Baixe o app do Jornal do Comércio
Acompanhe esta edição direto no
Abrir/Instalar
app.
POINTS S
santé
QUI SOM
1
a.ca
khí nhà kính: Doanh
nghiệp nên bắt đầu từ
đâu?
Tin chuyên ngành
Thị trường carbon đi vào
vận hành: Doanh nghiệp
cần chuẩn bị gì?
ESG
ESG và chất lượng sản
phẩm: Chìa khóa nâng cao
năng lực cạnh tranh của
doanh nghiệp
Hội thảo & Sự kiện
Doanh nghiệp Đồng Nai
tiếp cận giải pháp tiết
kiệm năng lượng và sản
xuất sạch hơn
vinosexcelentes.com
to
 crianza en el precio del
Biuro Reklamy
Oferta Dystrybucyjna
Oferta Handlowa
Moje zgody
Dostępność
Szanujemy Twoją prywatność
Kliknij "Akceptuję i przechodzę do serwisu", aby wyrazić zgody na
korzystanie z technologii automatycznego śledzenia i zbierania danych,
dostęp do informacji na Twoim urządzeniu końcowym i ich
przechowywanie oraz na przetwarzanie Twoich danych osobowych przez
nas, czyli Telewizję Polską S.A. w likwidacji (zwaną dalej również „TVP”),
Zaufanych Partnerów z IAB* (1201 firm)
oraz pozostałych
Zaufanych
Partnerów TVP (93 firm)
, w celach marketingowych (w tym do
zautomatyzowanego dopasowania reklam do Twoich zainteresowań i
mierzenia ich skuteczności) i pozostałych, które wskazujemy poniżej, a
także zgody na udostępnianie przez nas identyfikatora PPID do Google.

---

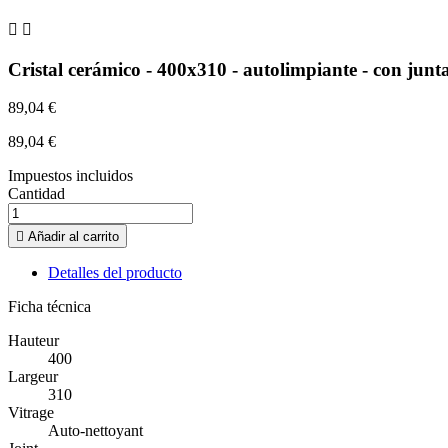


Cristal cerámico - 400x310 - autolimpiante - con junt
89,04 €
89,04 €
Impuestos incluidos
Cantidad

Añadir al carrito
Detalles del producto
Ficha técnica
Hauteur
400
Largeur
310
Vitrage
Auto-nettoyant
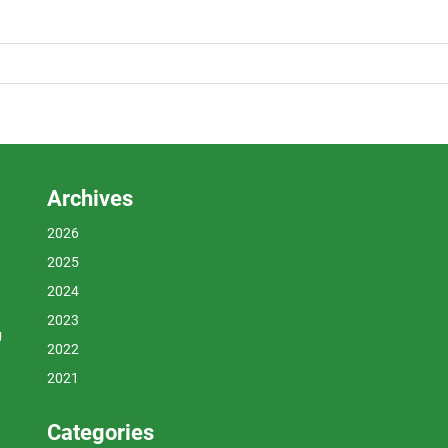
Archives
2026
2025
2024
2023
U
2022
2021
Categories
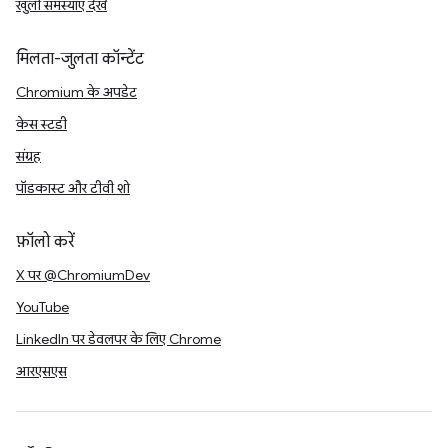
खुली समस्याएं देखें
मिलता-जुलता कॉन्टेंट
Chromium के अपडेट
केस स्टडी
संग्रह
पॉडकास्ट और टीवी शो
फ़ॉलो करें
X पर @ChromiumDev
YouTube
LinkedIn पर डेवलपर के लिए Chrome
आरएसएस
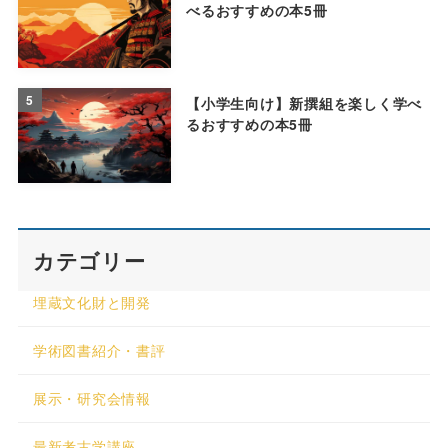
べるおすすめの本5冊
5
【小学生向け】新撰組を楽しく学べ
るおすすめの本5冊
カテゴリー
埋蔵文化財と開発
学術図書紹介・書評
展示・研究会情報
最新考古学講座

...

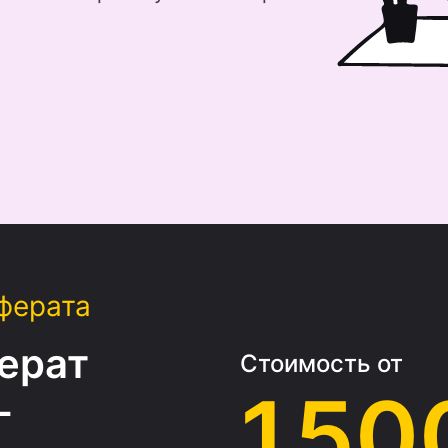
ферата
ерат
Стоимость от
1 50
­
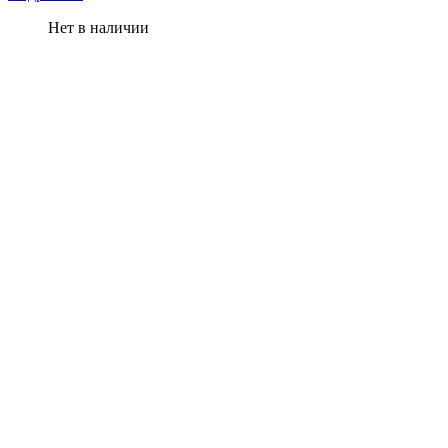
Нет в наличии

# Task details
There is a line with "Baixe o app do Jornal do Comércio" and a line with "także zgody na" above. Copy exactly those two lines and all lines between them, with nothing else.

# Reply
Baixe o app do Jornal do Comércio
Acompanhe esta edição direto no
Abrir/Instalar
app.
POINTS S
santé
QUI SOM
1
a.ca
khí nhà kính: Doanh
nghiệp nên bắt đầu từ
đâu?
Tin chuyên ngành
Thị trường carbon đi vào
vận hành: Doanh nghiệp
cần chuẩn bị gì?
ESG
ESG và chất lượng sản
phẩm: Chìa khóa nâng cao
năng lực cạnh tranh của
doanh nghiệp
Hội thảo & Sự kiện
Doanh nghiệp Đồng Nai
tiếp cận giải pháp tiết
kiệm năng lượng và sản
xuất sạch hơn
vinosexcelentes.com
to
 crianza en el precio del
Biuro Reklamy
Oferta Dystrybucyjna
Oferta Handlowa
Moje zgody
Dostępność
Szanujemy Twoją prywatność
Kliknij "Akceptuję i przechodzę do serwisu", aby wyrazić zgody na
korzystanie z technologii automatycznego śledzenia i zbierania danych,
dostęp do informacji na Twoim urządzeniu końcowym i ich
przechowywanie oraz na przetwarzanie Twoich danych osobowych przez
nas, czyli Telewizję Polską S.A. w likwidacji (zwaną dalej również „TVP”),
Zaufanych Partnerów z IAB* (1201 firm)
oraz pozostałych
Zaufanych
Partnerów TVP (93 firm)
, w celach marketingowych (w tym do
zautomatyzowanego dopasowania reklam do Twoich zainteresowań i
mierzenia ich skuteczności) i pozostałych, które wskazujemy poniżej, a
także zgody na udostępnianie przez nas identyfikatora PPID do Google.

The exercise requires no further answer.